Drones can be used even in cloudy conditions thanks to their low flight altitude, which could be difficult or completely impossible with normal helicopters. Another advantage of drone monitoring is the fact that the recording from the cameras can be played back again, so the video content can be viewed by several people.This minimizes the risk of overlooking important details and is of particular importance. Scientific literature indicates numerous applications of unmanned aerial vehicles during exploration activities. An example is the use of thermal imaging cameras by the Canadian police.The action ended with locating a man in a car wreck in a desert area, thanks to which the rescue services could reach the victim more quickly.
Drones are also used as means of transport. One of the first examples was in 2015, when search and rescue services delivered life jackets to people trapped on rocks in the middle of the Little Androscoggin River in the state of Maine. The water rescue services in Chile and Iran are equipped with drones with a lifebelt, as well as audio and video tools to communicate with the person to be rescued.
Two hospitals in Switzerland started using drones to deliver blood samples and other analysis material.This is the first case of a commercial application of unmanned aerial vehicles for medical purposes, giving hope for saving peoples’ lives faster than nowadays.These drones can carry light loads, of less than 2 kg, and move at speeds of up to 36 km/h; their maximum range is 20 km. In case of a breakdown, the machines are also equipped with parachutes so they can safely fall to the ground surface without destroying the delicate cargo.
The first drone which already performs commercial transportation flights is MD4-100 from a German company MicroDrones, in the fleet of DHL.This unmanned aircraft in the airspace of the German Air Control Service (DFS) transports drugs several times a week between the German island of Juist (North Sea) and Norddeich, a city located in the north of Germany.
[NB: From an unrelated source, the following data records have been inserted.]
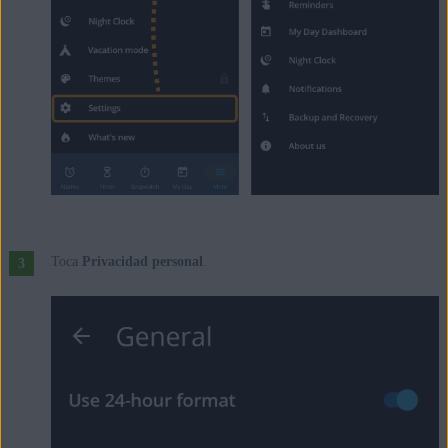
Toca
Privacidad personal
.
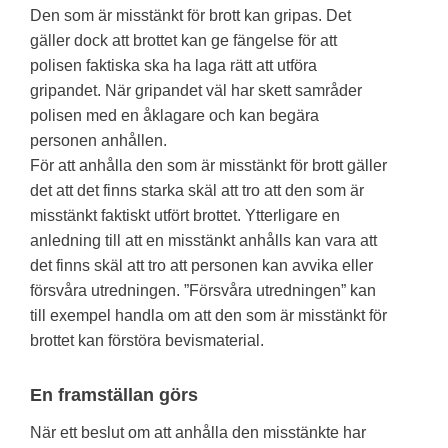
Den som är misstänkt för brott kan gripas. Det
gäller dock att brottet kan ge fängelse för att
polisen faktiska ska ha laga rätt att utföra
gripandet. När gripandet väl har skett samråder
polisen med en åklagare och kan begära
personen anhållen.
För att anhålla den som är misstänkt för brott gäller
det att det finns starka skäl att tro att den som är
misstänkt faktiskt utfört brottet. Ytterligare en
anledning till att en misstänkt anhålls kan vara att
det finns skäl att tro att personen kan avvika eller
försvåra utredningen. ”Försvåra utredningen” kan
till exempel handla om att den som är misstänkt för
brottet kan förstöra bevismaterial.
En framställan görs
När ett beslut om att anhålla den misstänkte har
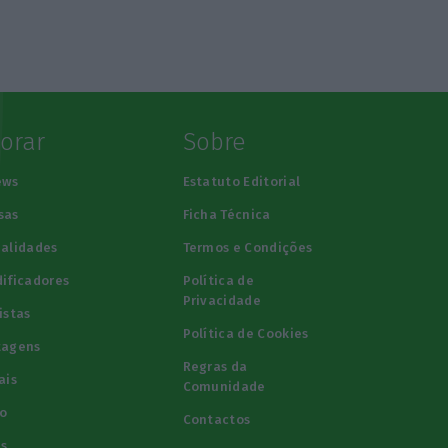
lorar
Sobre
ews
Estatuto Editorial
sas
Ficha Técnica
alidades
Termos e Condições
ificadores
Política de
Privacidade
istas
Política de Cookies
tagens
Regras da
ais
Comunidade
o
Contactos
s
The Karolinska Institute in Sweden connected a defibrillator to a drone owned by a fire station in Norrt¨alje, located in rural areas near Stockholm, and then sent it to a place at a distance of 10 km where there were reports of heart attacks in the last 8 years. It turned out that the average time from 18 flights of the drone was 5 minutes and 21 seconds compared with 22 minutes when using an ambulance. An unmanned aerial vehicle with an automatic defibrillator can move at a speed of about 100 km/h, which translates into faster defibrillation and increases the chances of spontaneous circulation return. It is important that the drone communicates with the person in charge of the rescue operation so the automated external defibrillator is delivered as close to the victim as possible.
A study published by Bogle et al. described drone-based AED deployment networks. The authors revealed that all analysed drone networks improved AED delivery time and suggested that they can improve out-of-hospital cardiac arrest survival outcomes.
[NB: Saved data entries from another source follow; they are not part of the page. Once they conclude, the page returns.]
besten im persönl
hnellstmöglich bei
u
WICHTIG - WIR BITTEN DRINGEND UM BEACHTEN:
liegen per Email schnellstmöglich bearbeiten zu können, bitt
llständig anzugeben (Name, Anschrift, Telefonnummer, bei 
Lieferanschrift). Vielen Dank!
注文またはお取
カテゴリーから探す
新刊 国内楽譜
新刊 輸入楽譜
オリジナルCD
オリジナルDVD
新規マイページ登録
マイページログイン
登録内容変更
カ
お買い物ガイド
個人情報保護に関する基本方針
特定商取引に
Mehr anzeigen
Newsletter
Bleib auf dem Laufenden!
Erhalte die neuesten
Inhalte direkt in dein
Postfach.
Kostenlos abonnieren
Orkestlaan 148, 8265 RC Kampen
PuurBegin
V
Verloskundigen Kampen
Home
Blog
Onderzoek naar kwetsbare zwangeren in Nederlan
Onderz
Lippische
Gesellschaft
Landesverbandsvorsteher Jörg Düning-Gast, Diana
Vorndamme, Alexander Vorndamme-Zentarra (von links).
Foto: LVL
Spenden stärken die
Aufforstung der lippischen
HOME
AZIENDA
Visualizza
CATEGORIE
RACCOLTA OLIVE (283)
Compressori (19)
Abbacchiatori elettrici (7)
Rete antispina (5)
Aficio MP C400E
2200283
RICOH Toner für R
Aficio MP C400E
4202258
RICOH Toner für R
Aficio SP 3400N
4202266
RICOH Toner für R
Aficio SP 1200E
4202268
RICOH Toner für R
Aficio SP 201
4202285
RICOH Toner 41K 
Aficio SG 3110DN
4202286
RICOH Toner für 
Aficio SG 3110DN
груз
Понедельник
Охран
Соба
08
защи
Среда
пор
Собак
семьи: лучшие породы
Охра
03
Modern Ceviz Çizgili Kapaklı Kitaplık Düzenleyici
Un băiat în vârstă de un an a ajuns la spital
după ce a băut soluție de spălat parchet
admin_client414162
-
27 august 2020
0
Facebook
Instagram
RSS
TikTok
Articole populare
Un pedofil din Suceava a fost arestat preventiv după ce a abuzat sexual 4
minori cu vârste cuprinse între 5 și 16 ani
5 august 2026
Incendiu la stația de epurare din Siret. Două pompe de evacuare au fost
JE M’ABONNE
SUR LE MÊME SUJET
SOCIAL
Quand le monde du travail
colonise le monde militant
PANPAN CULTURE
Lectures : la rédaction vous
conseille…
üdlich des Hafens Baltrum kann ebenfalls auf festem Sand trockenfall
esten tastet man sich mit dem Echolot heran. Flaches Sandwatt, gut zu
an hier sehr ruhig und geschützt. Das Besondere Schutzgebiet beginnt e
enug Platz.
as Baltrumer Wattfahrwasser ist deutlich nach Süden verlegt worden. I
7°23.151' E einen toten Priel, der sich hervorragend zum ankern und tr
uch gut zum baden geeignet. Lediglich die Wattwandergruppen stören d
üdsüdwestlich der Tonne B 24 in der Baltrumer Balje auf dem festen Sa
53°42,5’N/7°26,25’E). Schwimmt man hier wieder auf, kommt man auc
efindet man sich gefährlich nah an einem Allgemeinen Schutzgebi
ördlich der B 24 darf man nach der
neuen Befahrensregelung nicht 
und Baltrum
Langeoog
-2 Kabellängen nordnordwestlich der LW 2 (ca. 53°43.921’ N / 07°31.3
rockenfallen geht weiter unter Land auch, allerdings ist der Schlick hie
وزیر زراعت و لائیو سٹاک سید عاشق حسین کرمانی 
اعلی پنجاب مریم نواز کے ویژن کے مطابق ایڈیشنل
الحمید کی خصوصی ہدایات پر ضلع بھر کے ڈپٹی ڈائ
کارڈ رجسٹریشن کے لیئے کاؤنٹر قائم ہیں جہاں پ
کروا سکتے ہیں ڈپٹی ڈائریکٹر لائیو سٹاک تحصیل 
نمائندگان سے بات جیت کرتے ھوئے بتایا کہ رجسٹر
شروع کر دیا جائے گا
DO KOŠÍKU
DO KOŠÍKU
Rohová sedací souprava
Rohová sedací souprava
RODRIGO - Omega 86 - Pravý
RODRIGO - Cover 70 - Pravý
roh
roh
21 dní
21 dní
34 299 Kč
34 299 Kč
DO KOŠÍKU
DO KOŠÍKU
Currently, work is in progress on the international and regional levels (European Union regulation) to establish common rules on using drones. A new European Union regulation on remotely piloted aircraft systems (RPAS) will enter into force in the coming months. The legislative process that aims at the extension of the European Union competence to include safety regulations in this area is ongoing. On September 11, 2018, the revised basic regulation has entered into force. This might facilitate the movement of drone operators within the European Union.